_Exercise data_

::::::::::

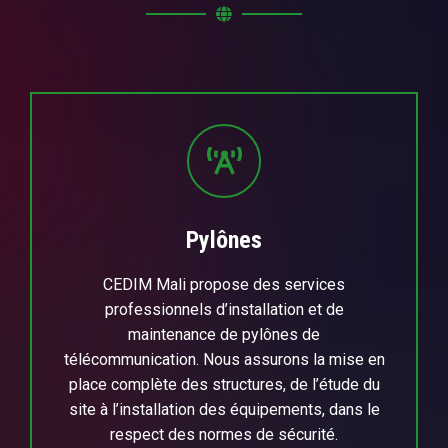
Pylônes
CEDIM Mali propose des services
professionnels d’installation et de
maintenance de pylônes de
télécommunication. Nous assurons la mise en
place complète des structures, de l’étude du
site à l’installation des équipements, dans le
respect des normes de sécurité.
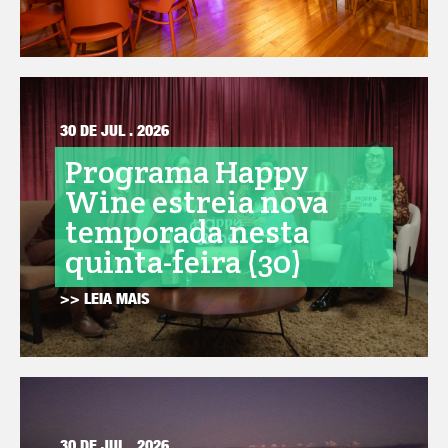
30 DE JUL . 2026
Programa Happy
Wine estreia nova
temporada nesta
quinta-feira (30)
>> LEIA MAIS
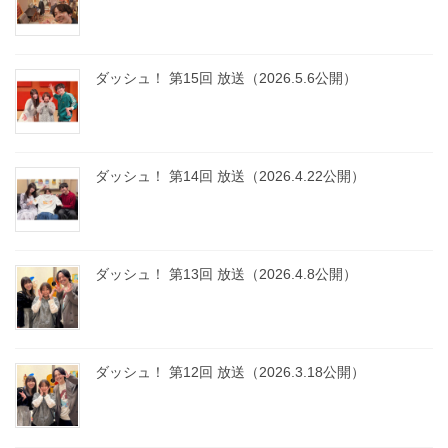
ダッシュ！ 第15回 放送（2026.5.6公開）
ダッシュ！ 第14回 放送（2026.4.22公開）
ダッシュ！ 第13回 放送（2026.4.8公開）
ダッシュ！ 第12回 放送（2026.3.18公開）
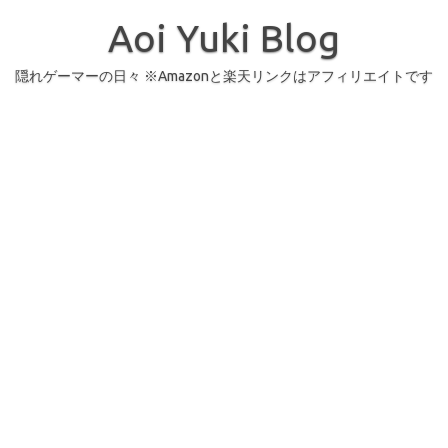
コ
ン
Aoi Yuki Blog
テ
ン
ツ
へ
隠れゲーマーの日々 ※Amazonと楽天リンクはアフィリエイトです
ス
キ
ッ
プ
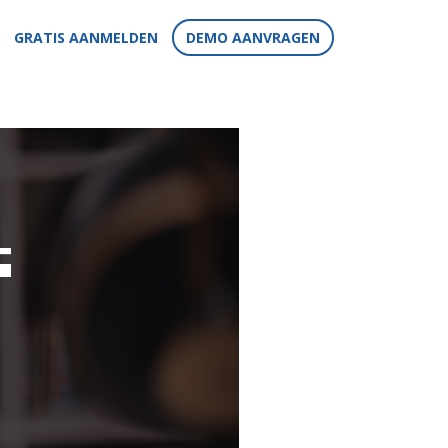
GRATIS AANMELDEN
DEMO AANVRAGEN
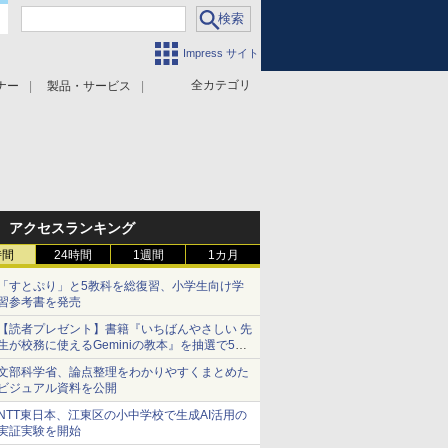
Impress サイト
全カテゴリ
ナー
製品・サービス
アクセスランキング
時間
24時間
1週間
1カ月
「すとぷり」と5教科を総復習、小学生向け学
習参考書を発売
【読者プレゼント】書籍『いちばんやさしい 先
生が校務に使えるGeminiの教本』を抽選で5名
様にプレゼント ――応募締切は2026年8月12
文部科学省、論点整理をわかりやすくまとめた
日（水）まで
ビジュアル資料を公開
NTT東日本、江東区の小中学校で生成AI活用の
実証実験を開始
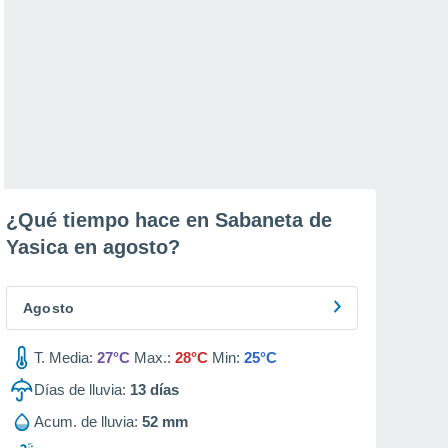
¿Qué tiempo hace en Sabaneta de
Yasica en
agosto
?
Agosto
T. Media:
27°C
Max.:
28°C
Min:
25°C
Días de lluvia:
13
días
Acum. de lluvia:
52 mm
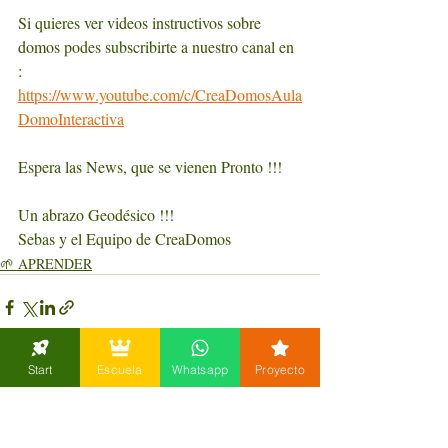
Si quieres ver videos instructivos sobre 
domos podes subscribirte a nuestro canal en 
:  
https://www.youtube.com/c/CreaDomosAula
DomoInteractiva
Espera las News, que se vienen Pronto !!!
Un abrazo Geodésico !!!
Sebas y el Equipo de CreaDomos
🌱 APRENDER
Start
Escuela
Whatsapp
Proyecto
Entradas recientes
Ver todo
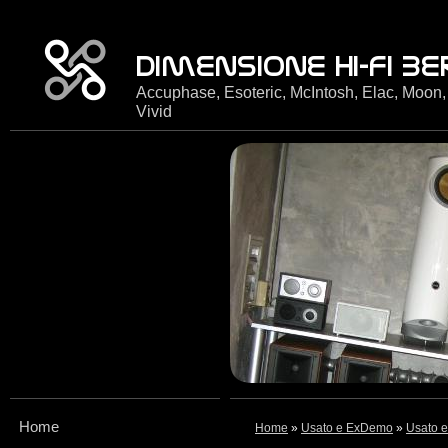
Accuphase, Esoteric, McIntosh, Elac, Moon,
Vivid
Home
Home
»
Usato e ExDemo
»
Usato e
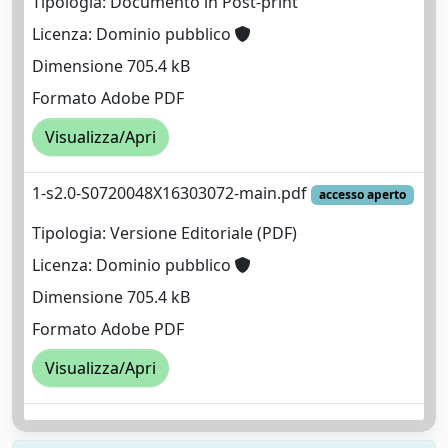
Tipologia: Documento in Post-print
Licenza: Dominio pubblico
Dimensione 705.4 kB
Formato Adobe PDF
Visualizza/Apri
1-s2.0-S0720048X16303072-main.pdf
accesso aperto
Tipologia: Versione Editoriale (PDF)
Licenza: Dominio pubblico
Dimensione 705.4 kB
Formato Adobe PDF
Visualizza/Apri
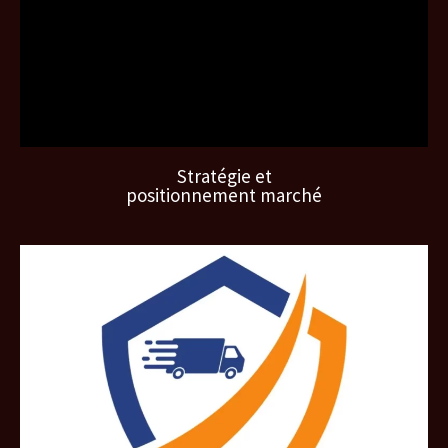
Stratégie et
positionnement marché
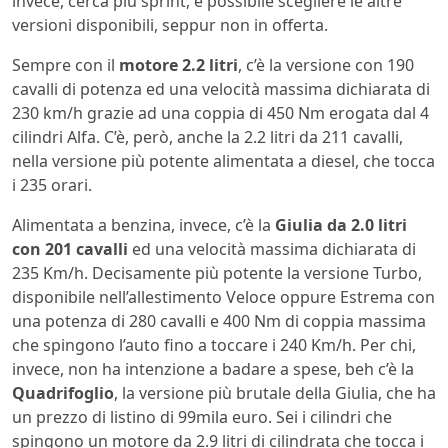
invece, cerca più sprint, è possibile scegliere le altre
versioni disponibili, seppur non in offerta.
Sempre con il
motore 2.2 litri
, c’è la versione con 190
cavalli di potenza ed una velocità massima dichiarata di
230 km/h grazie ad una coppia di 450 Nm erogata dal 4
cilindri Alfa. C’è, però, anche la 2.2 litri da 211 cavalli,
nella versione più potente alimentata a diesel, che tocca
i 235 orari.
Alimentata a benzina, invece, c’è la
Giulia da 2.0 litri
con 201 cavalli
ed una velocità massima dichiarata di
235 Km/h. Decisamente più potente la versione Turbo,
disponibile nell’allestimento Veloce oppure Estrema con
una potenza di 280 cavalli e 400 Nm di coppia massima
che spingono l’auto fino a toccare i 240 Km/h. Per chi,
invece, non ha intenzione a badare a spese, beh c’è la
Quadrifoglio
, la versione più brutale della Giulia, che ha
un prezzo di listino di 99mila euro. Sei i cilindri che
spingono un motore da 2.9 litri di cilindrata che tocca i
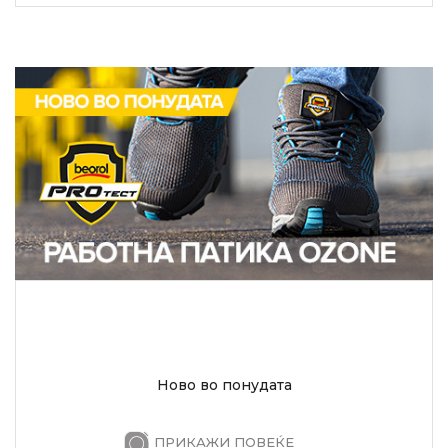
Ново во понудата
ПРИКАЖИ ПОВЕЌЕ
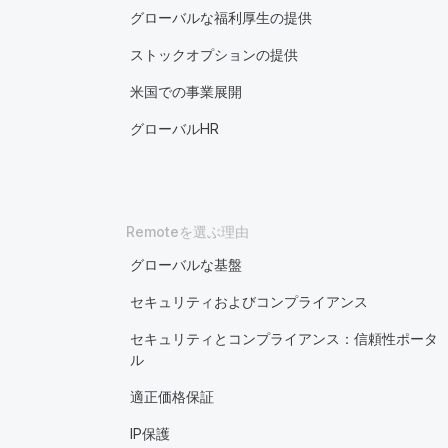
グローバルな福利厚生の提供
ストックオプションの提供
米国での事業展開
グローバルHR
Remoteを選ぶ理由
グローバルな基盤
セキュリティおよびコンプライアンス
セキュリティとコンプライアンス：信頼性ポータ
ル
適正価格保証
IP保護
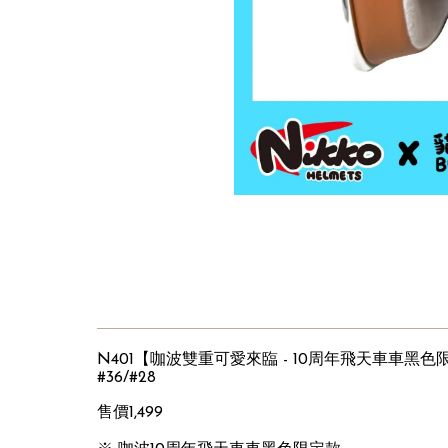
N401【咖波雙重可愛來臨 - 10周年飛天車車黑色
#36/#28
售價1,499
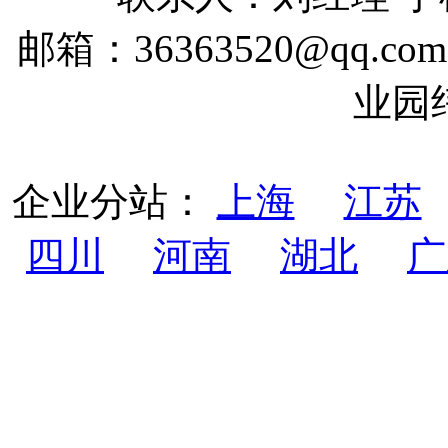
邮箱：36363520@qq
业园
企业分站：
上海
江苏
四川
河南
湖北
广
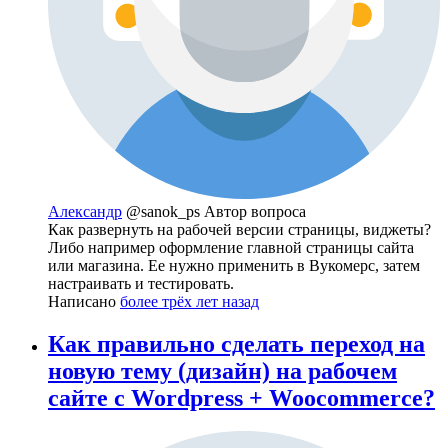
Александр
@sanok_ps
Автор вопроса
Как развернуть на рабочей версии страницы, виджеты?
Либо например оформление главной страницы сайта
или магазина. Ее нужно применить в Вукомерс, затем
настраивать и тестировать.
Написано
более трёх лет назад
Как правильно сделать переход на
новую тему (дизайн) на рабочем
сайте с Wordpress + Woocommerce?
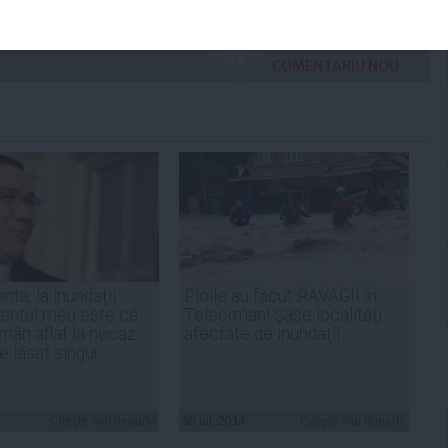
ADAUGA UN
COMENTARIU NOU
nta, la inundaţii:
Ploile au făcut RAVAGII în
entul meu este că
Teleorman! Şase localităţi
omân aflat la necaz
afectate de inundaţii
e lăsat singur
Citeşte mai departe
30 iul, 2014
Citeşte mai departe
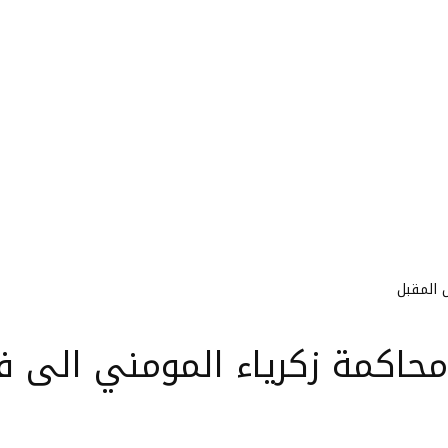
 المقبل
حاكمة زكرياء المومني الى فا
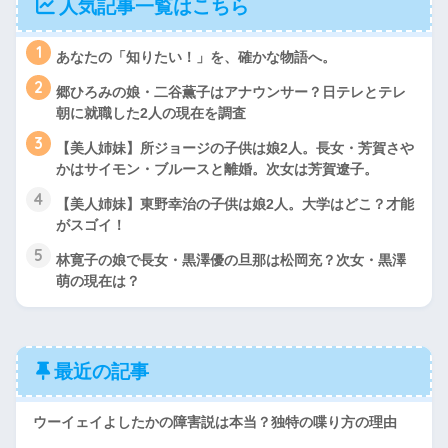
人気記事一覧はこちら
1
あなたの「知りたい！」を、確かな物語へ。
2
郷ひろみの娘・二谷薫子はアナウンサー？日テレとテレ
朝に就職した2人の現在を調査
3
【美人姉妹】所ジョージの子供は娘2人。長女・芳賀さや
かはサイモン・ブルースと離婚。次女は芳賀遼子。
4
【美人姉妹】東野幸治の子供は娘2人。大学はどこ？才能
がスゴイ！
5
林寛子の娘で長女・黒澤優の旦那は松岡充？次女・黒澤
萌の現在は？
最近の記事
ウーイェイよしたかの障害説は本当？独特の喋り方の理由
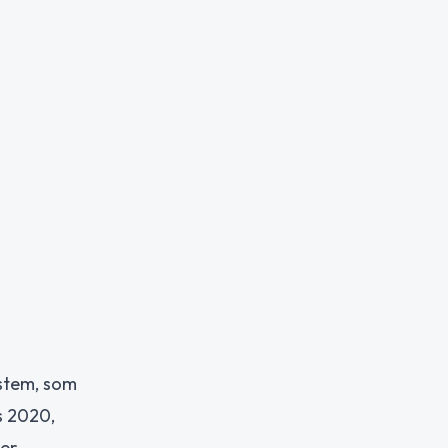
ystem, som
s 2020,
er.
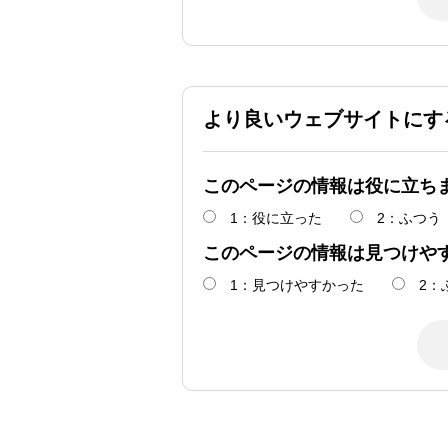
より良いウェブサイトにす
このページの情報は役に立ち
1：役に立った
2：ふつう
このページの情報は見つけや
1：見つけやすかった
2：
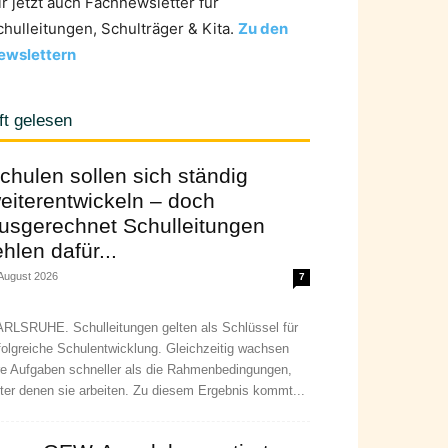
ir jetzt auch Fachnewsletter für
chulleitungen, Schulträger & Kita.
Zu den
ewslettern
ft gelesen
chulen sollen sich ständig
eiterentwickeln – doch
usgerechnet Schulleitungen
ehlen dafür...
 August 2026
7
RLSRUHE. Schulleitungen gelten als Schlüssel für
folgreiche Schulentwicklung. Gleichzeitig wachsen
re Aufgaben schneller als die Rahmenbedingungen,
ter denen sie arbeiten. Zu diesem Ergebnis kommt...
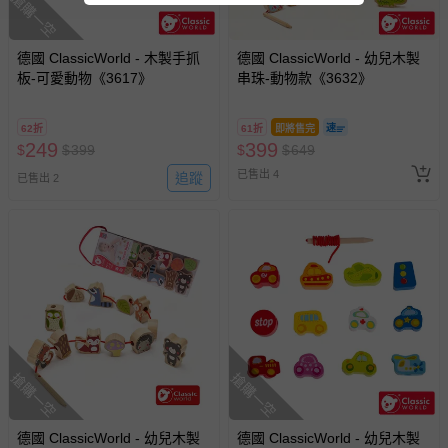
搶購一空
德國 ClassicWorld - 木製手抓
德國 ClassicWorld - 幼兒木製
板-可愛動物《3617》
串珠-動物款《3632》
62折
61折
即將售完
249
399
$
$
399
$
$
649
已售出 4
追蹤
已售出 2
搶購一空
搶購一空
德國 ClassicWorld - 幼兒木製
德國 ClassicWorld - 幼兒木製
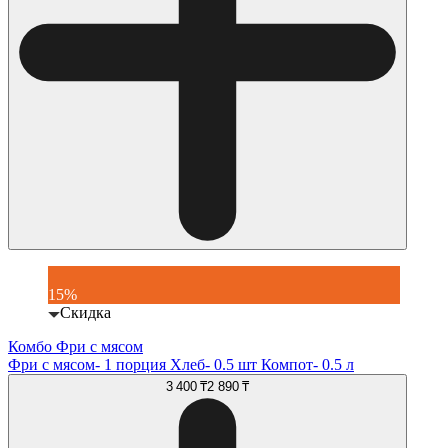
15%
Скидка
Комбо Фри с мясом
Фри с мясом- 1 порция Хлеб- 0.5 шт Компот- 0.5 л
3 400 ₸
2 890 ₸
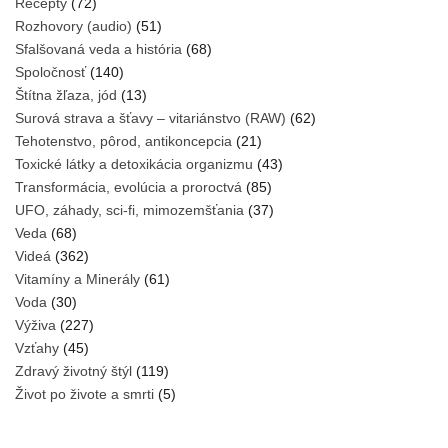
Recepty
(72)
Rozhovory (audio)
(51)
Sfalšovaná veda a história
(68)
Spoločnosť
(140)
Štítna žľaza, jód
(13)
Surová strava a šťavy – vitariánstvo (RAW)
(62)
Tehotenstvo, pôrod, antikoncepcia
(21)
Toxické látky a detoxikácia organizmu
(43)
Transformácia, evolúcia a proroctvá
(85)
UFO, záhady, sci-fi, mimozemšťania
(37)
Veda
(68)
Videá
(362)
Vitamíny a Minerály
(61)
Voda
(30)
Výživa
(227)
Vzťahy
(45)
Zdravý životný štýl
(119)
Život po živote a smrti
(5)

::::::::::

Some lines in the material contain "мясом". Show all of them.

_Answer for this exercise_
Комбо Фри с мясом
Фри с мясом- 1 порция Хлеб- 0.5 шт Компот- 0.5 л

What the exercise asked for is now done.